The race typically starts 9 am on a Thursday with a ‘Le Mans’ style start, and ends Friday afternoon, usually coinciding with the start of a major rally on the east coast. Previous rally hosts have been the East Coast Classic held in New Jersey, Whisky Dick in Pennsylvania, and Resurgence in Georgia. This year it runs from the Pocono Mountains in northern Pennsylvania to the AmeriVespa rally held in Richmond, Virginia, and is being organised by last year’s winner, Carl Marsh. AmeriVespa is one of America’s largest rallies, bringing several hundred scooterists together, and its location changes annually.

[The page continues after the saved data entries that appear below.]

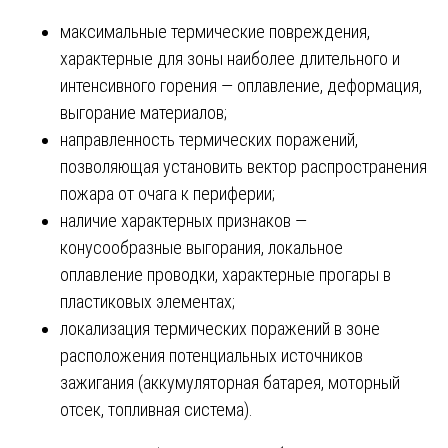
максимальные термические повреждения,
характерные для зоны наиболее длительного и
интенсивного горения — оплавление, деформация,
выгорание материалов;
направленность термических поражений,
позволяющая установить вектор распространения
пожара от очага к периферии;
наличие характерных признаков —
конусообразные выгорания, локальное
оплавление проводки, характерные прогары в
пластиковых элементах;
локализация термических поражений в зоне
расположения потенциальных источников
зажигания (аккумуляторная батарея, моторный
отсек, топливная система).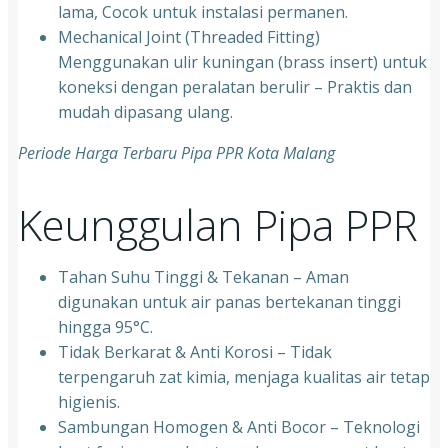
lama, Cocok untuk instalasi permanen.
⁠Mechanical Joint (Threaded Fitting)
Menggunakan ulir kuningan (brass insert) untuk
koneksi dengan peralatan berulir – Praktis dan
mudah dipasang ulang.
Periode Harga Terbaru Pipa PPR Kota Malang
Keunggulan Pipa PPR
Tahan Suhu Tinggi & Tekanan – Aman
digunakan untuk air panas bertekanan tinggi
hingga 95°C.
⁠Tidak Berkarat & Anti Korosi – Tidak
terpengaruh zat kimia, menjaga kualitas air tetap
higienis.
⁠Sambungan Homogen & Anti Bocor – Teknologi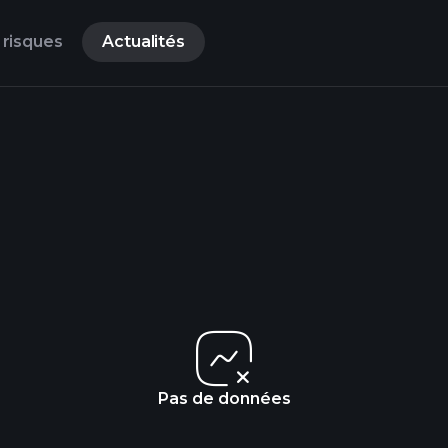
 risques
Actualités
Pas de données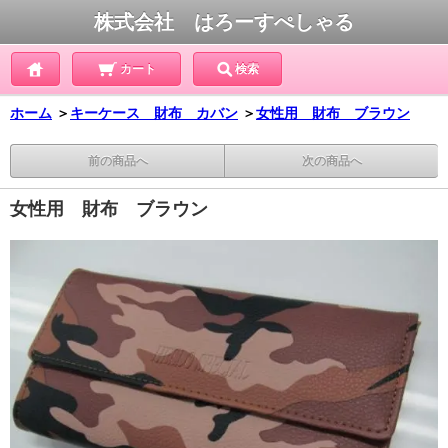
株式会社 はろーすぺしゃる
カート
検索
ホーム
＞
キーケース 財布 カバン
＞
女性用 財布 ブラウン
前の商品へ
次の商品へ
女性用 財布 ブラウン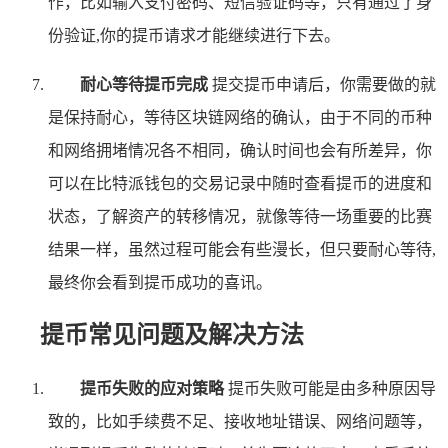
作，比如输入支付密码、短信验证码等，只有通过了身
份验证,你的提币请求才能继续进行下去。
耐心等待提币完成
提交提币申请后，你需要做的就
是保持耐心，等待区块链网络的确认，由于不同的币种
和网络拥堵情况各不相同，确认时间也会有所差异，你
可以在比特派钱包的交易记录中随时查看提币的进度和
状态，了解资产的转移情况，就像等待一场重要的比赛
结果一样，虽然过程可能会有些漫长，但只要耐心等待,
最终你会看到提币成功的喜讯。
提币常见问题及解决方法
提币失败的应对策略
提币失败可能是由多种原因导
致的，比如手续费不足、接收地址错误、网络问题等，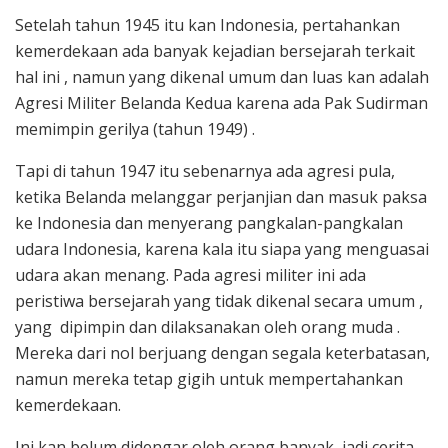
Setelah tahun 1945 itu kan Indonesia, pertahankan
kemerdekaan ada banyak kejadian bersejarah terkait
hal ini , namun yang dikenal umum dan luas kan adalah
Agresi Militer Belanda Kedua karena ada Pak Sudirman
memimpin gerilya (tahun 1949) .
Tapi di tahun 1947 itu sebenarnya ada agresi pula,
ketika Belanda melanggar perjanjian dan masuk paksa
ke Indonesia dan menyerang pangkalan-pangkalan
udara Indonesia, karena kala itu siapa yang menguasai
udara akan menang. Pada agresi militer ini ada
peristiwa bersejarah yang tidak dikenal secara umum ,
yang dipimpin dan dilaksanakan oleh orang muda .
Mereka dari nol berjuang dengan segala keterbatasan,
namun mereka tetap gigih untuk mempertahankan
kemerdekaan.
Ini kan belum didengar oleh orang banyak, jadi cerita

Scooter Cannonball Run, 3,500 miles
While both the Corsa and Corsette are strictly for two-stroke scooters, the Scooter Cannonball Run, a “navigational and endurance competition”, is open to both classic and modern scooters. Regardless of our thoughts towards modern scooters, it still takes a certain calibre of person to ride their scooter from Alaska, through Canada to New Orleans in Louisiana on a vehicle only ever designed for running to the local shop to buy a bag of sugar!
The Cannonball, a Coast to Coast Rally event that covers 3,500 miles and is held every two years is now in its twelfth year and is the brain child of Mike Heytens. The route changes every time, previous runs have started in Virginia and ended in Los Angeles; Oregon to New Jersey; Florida to Washington State; Georgia to California; California to Maryland and this year, the route starts in California and finishes ten days later in Virginia Beach. The “Cannonballers” average 325 miles a day for the duration of the event and draws more interest each year, it drew 50 entrants in 2014. The classifications for the Cannonball are broken down in to four groups, stock manual, stock automatics, kitted stock and kitted automatics.
All three events typically start and end at a hotel, hotels are also strategically placed throughout as checkpoints. We can all appreciate a hot shower and a cold beer at a hotel bar after riding hundreds of miles to a rally, but, only a handful on the North American Scooter Scene, or those escaped from local psychiatric wards, can recollect riding through the deserts and heat of Arizona, the wilderness of Alaska, the Californian shorelines and Redwood Forests, and the mountains of Washington State, Georgia and Virginia. The next Corsa and Cannonball are in May this year, expect an update, photographs and results then. Cheers, “Gonzo”, Hop Head SC.